[[ AVAILABLE DATA open ]]

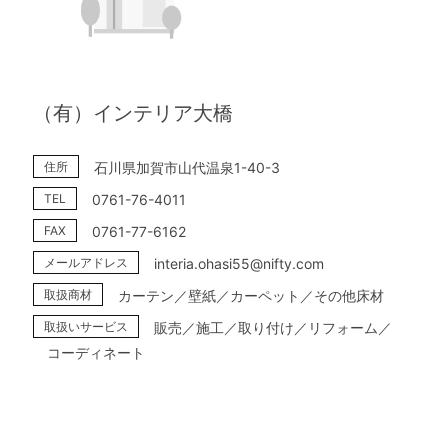
（有）インテリア大橋
住所
石川県加賀市山代温泉1-40-3
TEL
0761-76-4011
FAX
0761-77-6162
メールアドレス
interia.ohasi55@nifty.com
取扱商材
カーテン／壁紙／カーペット／その他床材
取扱いサービス
販売／施工／取り付け／リフォーム／
コーディネート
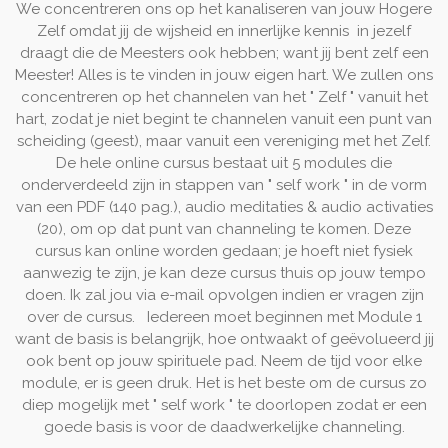
We concentreren ons op het kanaliseren van jouw Hogere
Zelf omdat jij de wijsheid en innerlijke kennis in jezelf
draagt ​​die de Meesters ook hebben; want jij bent zelf een
Meester! Alles is te vinden in jouw eigen hart. We zullen ons
concentreren op het channelen van het " Zelf " vanuit het
hart, zodat je niet begint te channelen vanuit een punt van
scheiding (geest), maar vanuit een vereniging met het Zelf.
De hele online cursus bestaat uit 5 modules die
onderverdeeld zijn in stappen van " self work " in de vorm
van een PDF (140 pag.), audio meditaties & audio activaties
(20), om op dat punt van channeling te komen. Deze
cursus kan online worden gedaan; je hoeft niet fysiek
aanwezig te zijn, je kan deze cursus thuis op jouw tempo
doen. Ik zal jou via e-mail opvolgen indien er vragen zijn
over de cursus. Iedereen moet beginnen met Module 1
want de basis is belangrijk, hoe ontwaakt of geëvolueerd jij
ook bent op jouw spirituele pad. Neem de tijd voor elke
module, er is geen druk. Het is het beste om de cursus zo
diep mogelijk met " self work " te doorlopen zodat er een
goede basis is voor de daadwerkelijke channeling.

[[ AVAILABLE DATA closed ]]

» **REQUIRED ACTION**: Could you give the material again exactly as it stands, omitting any image?

» **TASK SOLUTION**:
（有）インテリア大橋
住所
石川県加賀市山代温泉1-40-3
TEL
0761-76-4011
FAX
0761-77-6162
メールアドレス
interia.ohasi55@nifty.com
取扱商材
カーテン／壁紙／カーペット／その他床材
取扱いサービス
販売／施工／取り付け／リフォーム／
コーディネート
We concentreren ons op het kanaliseren van jouw Hogere
Zelf omdat jij de wijsheid en innerlijke kennis in jezelf
draagt ​​die de Meesters ook hebben; want jij bent zelf een
Meester! Alles is te vinden in jouw eigen hart. We zullen ons
concentreren op het channelen van het " Zelf " vanuit het
hart, zodat je niet begint te channelen vanuit een punt van
scheiding (geest), maar vanuit een vereniging met het Zelf.
De hele online cursus bestaat uit 5 modules die
onderverdeeld zijn in stappen van " self work " in de vorm
van een PDF (140 pag.), audio meditaties & audio activaties
(20), om op dat punt van channeling te komen. Deze
cursus kan online worden gedaan; je hoeft niet fysiek
aanwezig te zijn, je kan deze cursus thuis op jouw tempo
doen. Ik zal jou via e-mail opvolgen indien er vragen zijn
over de cursus. Iedereen moet beginnen met Module 1
want de basis is belangrijk, hoe ontwaakt of geëvolueerd jij
ook bent op jouw spirituele pad. Neem de tijd voor elke
module, er is geen druk. Het is het beste om de cursus zo
diep mogelijk met " self work " te doorlopen zodat er een
goede basis is voor de daadwerkelijke channeling.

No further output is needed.